■ RECORDS SUPPLIED
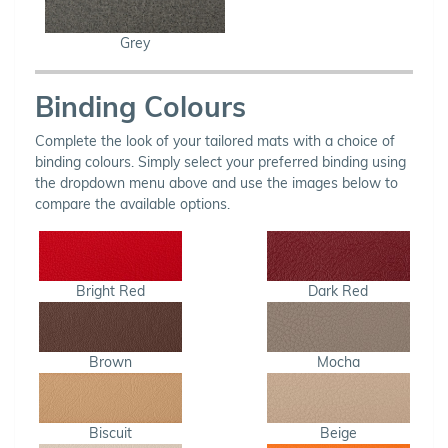
Grey
Binding Colours
Complete the look of your tailored mats with a choice of
binding colours. Simply select your preferred binding using
the dropdown menu above and use the images below to
compare the available options.
Bright Red
Dark Red
Brown
Mocha
Biscuit
Beige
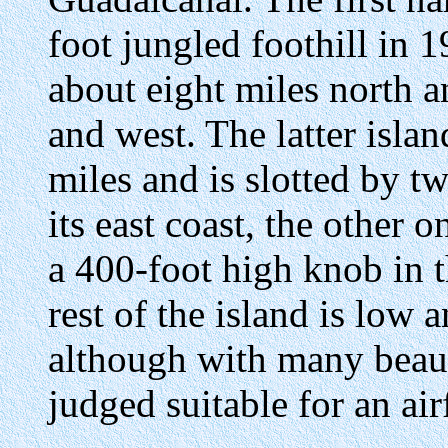
foot jungled foothill in 
about eight miles north a
and west. The latter isla
miles and is slotted by t
its east coast, the other o
a 400-foot high knob in t
rest of the island is low 
although with many beauti
judged suitable for an air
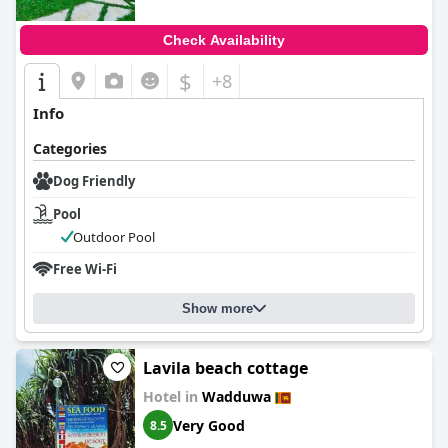
Check Availability
$
+8
Info
Categories
Dog Friendly
Pool
Outdoor Pool
Free Wi-Fi
Show more
Lavila beach cottage
Hotel in
Wadduwa
Very Good
8.5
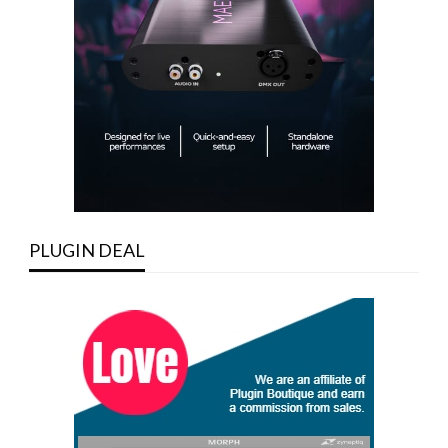
PLUGIN DEAL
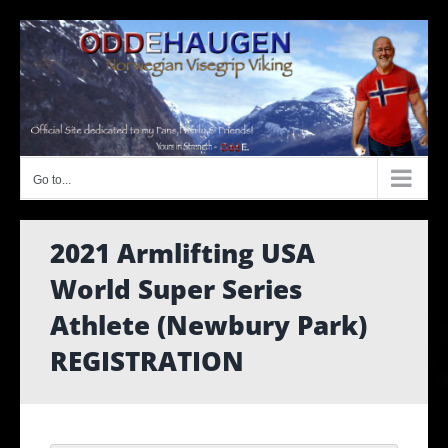
Skip
to
content
Go to...
2021 Armlifting USA
World Super Series
Athlete (Newbury Park)
REGISTRATION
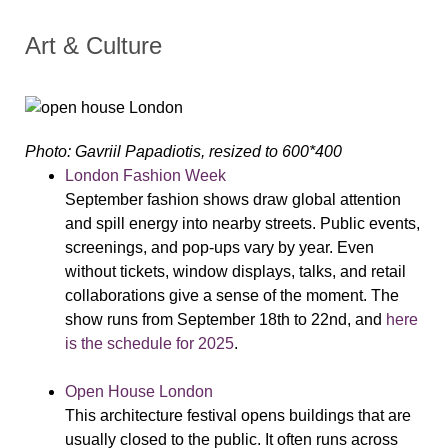
Art & Culture
Photo: Gavriil Papadiotis, resized to 600*400
London Fashion Week
September fashion shows draw global attention
and spill energy into nearby streets. Public events,
screenings, and pop-ups vary by year. Even
without tickets, window displays, talks, and retail
collaborations give a sense of the moment. The
show runs from September 18th to 22nd, and
here
is the schedule for 2025
.
Open House London
This architecture festival opens buildings that are
usually closed to the public. It often runs across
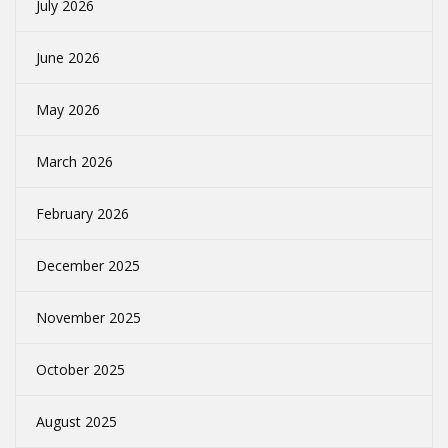
July 2026
June 2026
May 2026
March 2026
February 2026
December 2025
November 2025
October 2025
August 2025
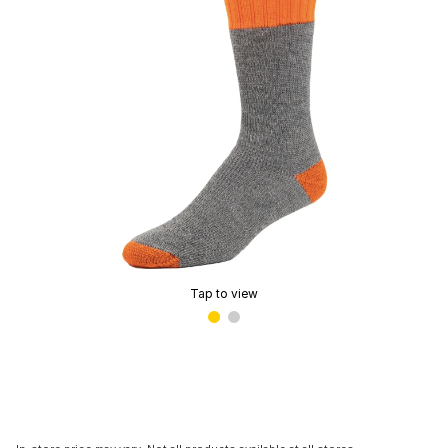
Tap to view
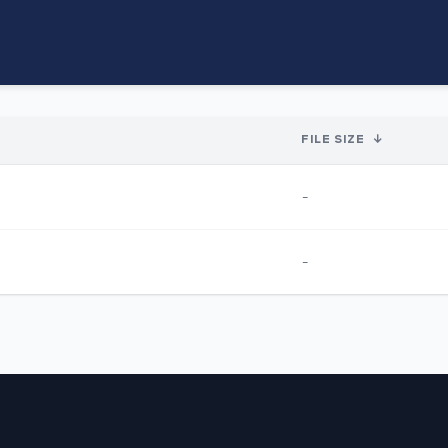
FILE SIZE
↓
-
-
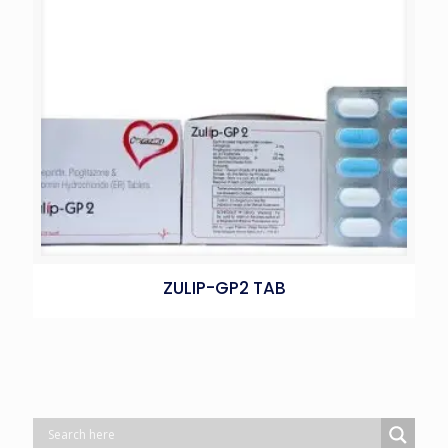
ZULIP-GP2 TAB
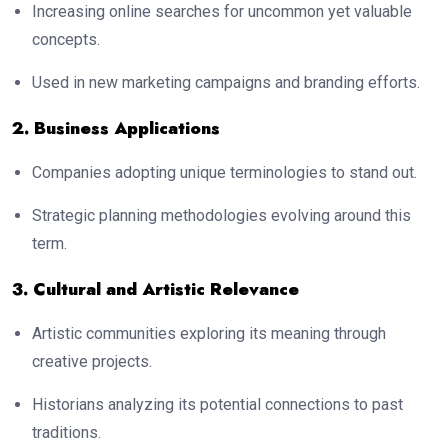
Increasing online searches for uncommon yet valuable
concepts.
Used in new marketing campaigns and branding efforts.
2. Business Applications
Companies adopting unique terminologies to stand out.
Strategic planning methodologies evolving around this
term.
3. Cultural and Artistic Relevance
Artistic communities exploring its meaning through
creative projects.
Historians analyzing its potential connections to past
traditions.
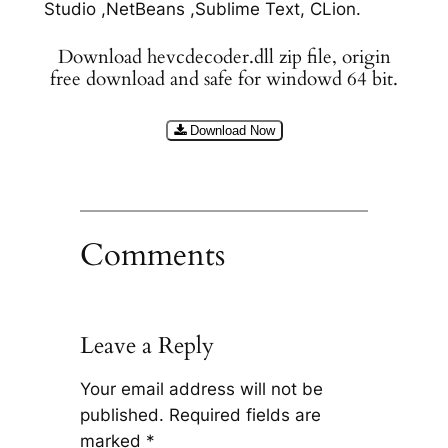
Studio ,NetBeans ,Sublime Text, CLion.
Download hevcdecoder.dll zip file, origin
free download and safe for windowd 64 bit.
Download Now
Comments
Leave a Reply
Your email address will not be
published.
Required fields are
marked
*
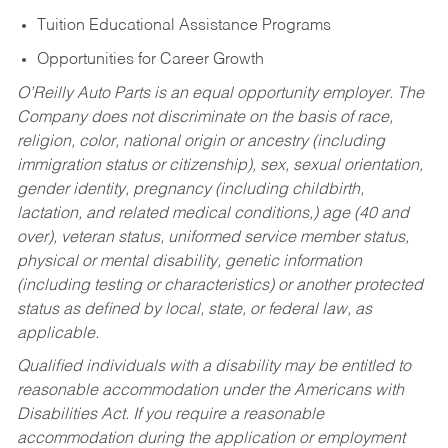
Tuition Educational Assistance Programs
Opportunities for Career Growth
O’Reilly Auto Parts is an equal opportunity employer.
The
Company does not discriminate on the basis of race,
religion, color, national origin or ancestry (including
immigration status or citizenship), sex, sexual orientation,
gender identity, pregnancy (including childbirth,
lactation, and related medical conditions,) age (40 and
over), veteran status, uniformed service member status,
physical or mental disability, genetic information
(including testing or characteristics) or another protected
status as defined by local, state, or federal law, as
applicable.
Qualified individuals with a disability may be entitled to
reasonable accommodation under the Americans with
Disabilities Act. If you require a reasonable
accommodation during the application or employment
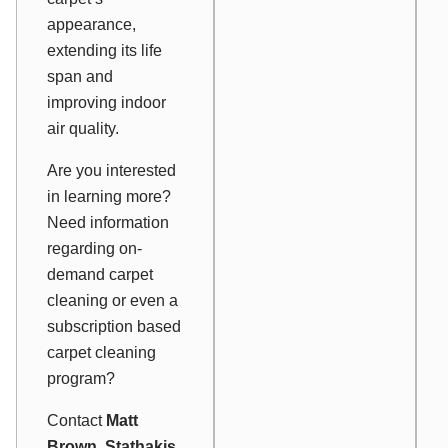
appearance,
extending its life
span and
improving indoor
air quality.
Are you interested
in learning more?
Need information
regarding on-
demand carpet
cleaning or even a
subscription based
carpet cleaning
program?
Contact
Matt
Brown, Stathakis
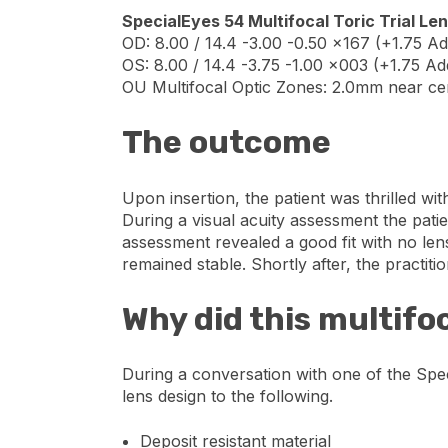
SpecialEyes 54 Multifocal Toric Trial Le
OD: 8.00 / 14.4 -3.00 -0.50 x167 (+1.75 Ad
OS: 8.00 / 14.4 -3.75 -1.00 x003 (+1.75 Ad
OU Multifocal Optic Zones: 2.0mm near c
The outcome
Upon insertion, the patient was thrilled wi
During a visual acuity assessment the patie
assessment revealed a good fit with no len
remained stable. Shortly after, the practiti
Why did this multifo
During a conversation with one of the Speci
lens design to the following.
Deposit resistant material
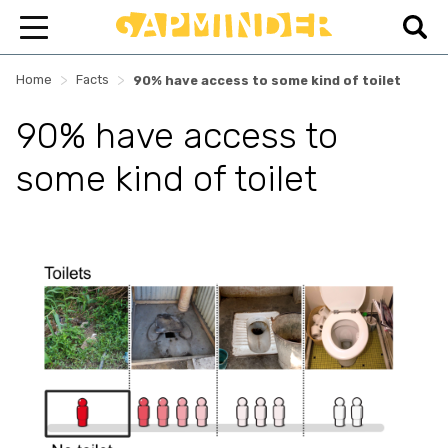
>
>
Home
Facts
90% have access to some kind of toilet
90% have access to
some kind of toilet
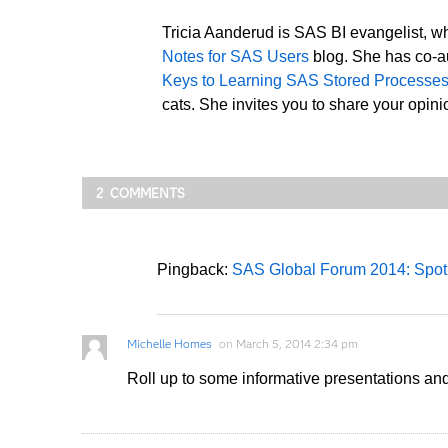
Tricia Aanderud is SAS BI evangelist, wh
Notes for SAS Users
blog. She has co-au
Keys to Learning SAS Stored Processe
cats. She invites you to share your opinio
2 COMMENTS
Pingback:
SAS Global Forum 2014: Spotl
Michelle Homes
on
March 5, 2014 2:34 pm
Roll up to some informative presentations a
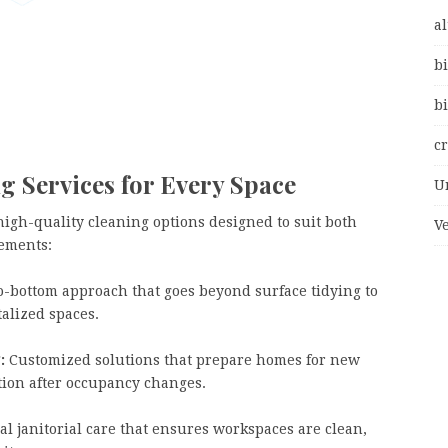
al
bi
bi
c
g Services for Every Space
U
high-quality cleaning options designed to suit both
V
ements:
o-bottom approach that goes beyond surface tidying to
talized spaces.
:
Customized solutions that prepare homes for new
ition after occupancy changes.
l janitorial care that ensures workspaces are clean,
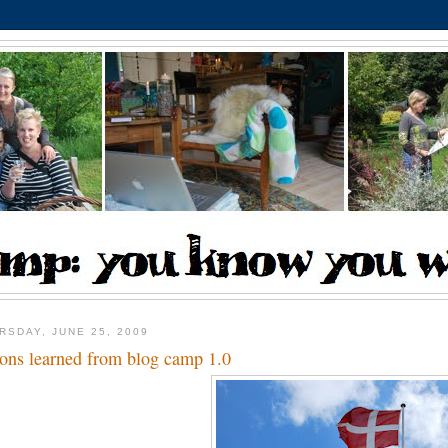
RSDAY, JUNE 25, 2009
sons learned from blog camp 1.0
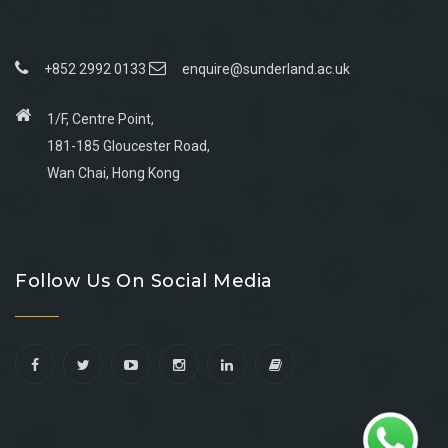
+852 2992 0133
enquire@sunderland.ac.uk
1/F, Centre Point,
181-185 Gloucester Road,
Wan Chai, Hong Kong
Go
Go
Go
Go
to
to
to
to
Follow Us On Social Media
facebook
youtube
linkedin
instagram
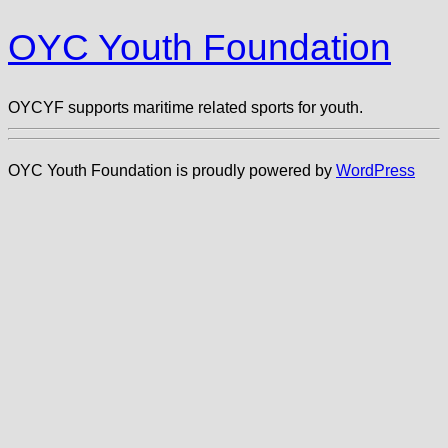
OYC Youth Foundation
OYCYF supports maritime related sports for youth.
OYC Youth Foundation is proudly powered by
WordPress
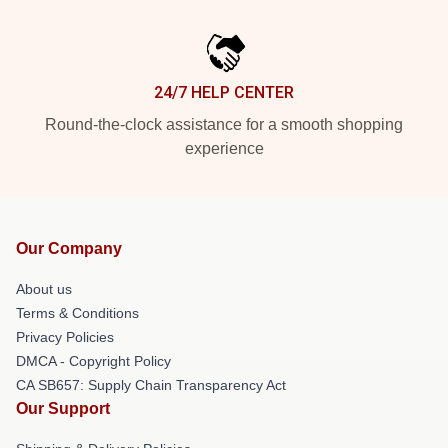
24/7 HELP CENTER
Round-the-clock assistance for a smooth shopping
experience
Our Company
About us
Terms & Conditions
Privacy Policies
DMCA - Copyright Policy
CA SB657: Supply Chain Transparency Act
Our Support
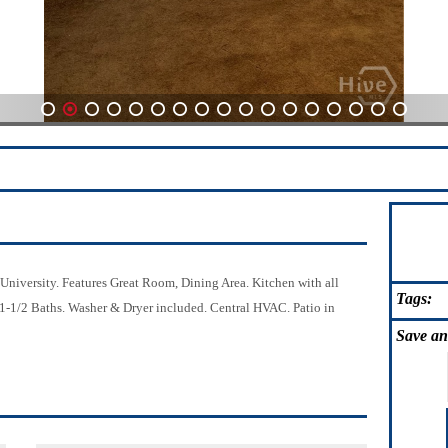
1
2
3
4
5
6
7
8
9
10
11
12
13
14
15
16
17
iversity. Features Great Room, Dining Area. Kitchen with all
Tags:
 1-1/2 Baths. Washer & Dryer included. Central HVAC. Patio in
Save
an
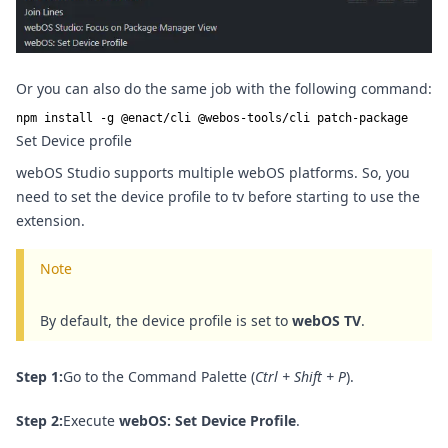
Or you can also do the same job with the following command:
npm install -g @enact/cli @webos-tools/cli patch-package
Set Device profile
webOS Studio supports multiple webOS platforms. So, you
need to set the device profile to tv before starting to use the
extension.
Note
By default, the device profile is set to
webOS TV
.
Step 1:
Go to the Command Palette (
Ctrl + Shift + P
).
Step 2:
Execute
webOS: Set Device Profile
.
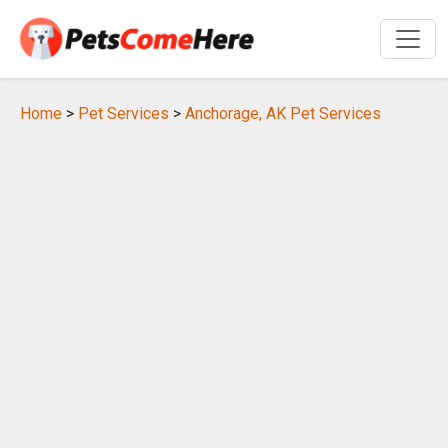
Home
>
Pet Services
>
Anchorage, AK Pet Services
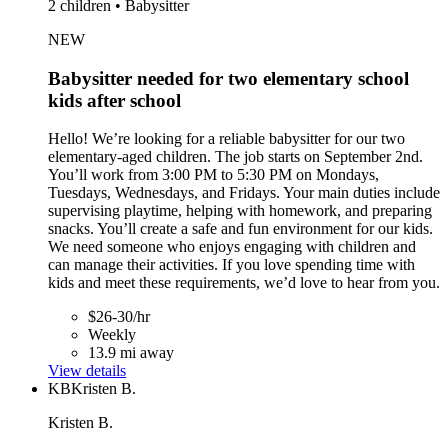
2 children • Babysitter
NEW
Babysitter needed for two elementary school
kids after school
Hello! We’re looking for a reliable babysitter for our two
elementary-aged children. The job starts on September 2nd.
You’ll work from 3:00 PM to 5:30 PM on Mondays,
Tuesdays, Wednesdays, and Fridays. Your main duties include
supervising playtime, helping with homework, and preparing
snacks. You’ll create a safe and fun environment for our kids.
We need someone who enjoys engaging with children and
can manage their activities. If you love spending time with
kids and meet these requirements, we’d love to hear from you.
$26-30/hr
Weekly
13.9 mi away
View details
KB
Kristen B.
Kristen B.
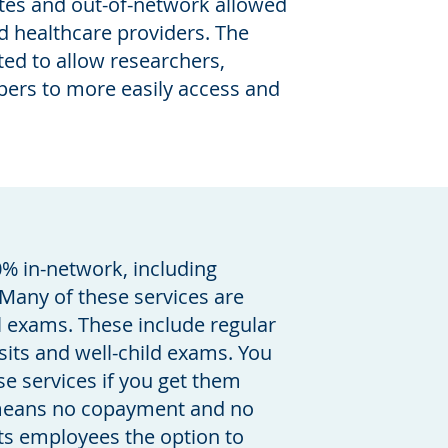
ates and out-of-network allowed
 healthcare providers. The
ted to allow researchers,
opers to more easily access and
0% in-network, including
Many of these services are
l exams. These include regular
sits and well-child exams. You
se services if you get them
 means no copayment and no
its employees the option to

■ INSTRUCTIONS FOR THE TASK
A single number is required: how many lines in the material above include the string "elementary".

■ RESULT
2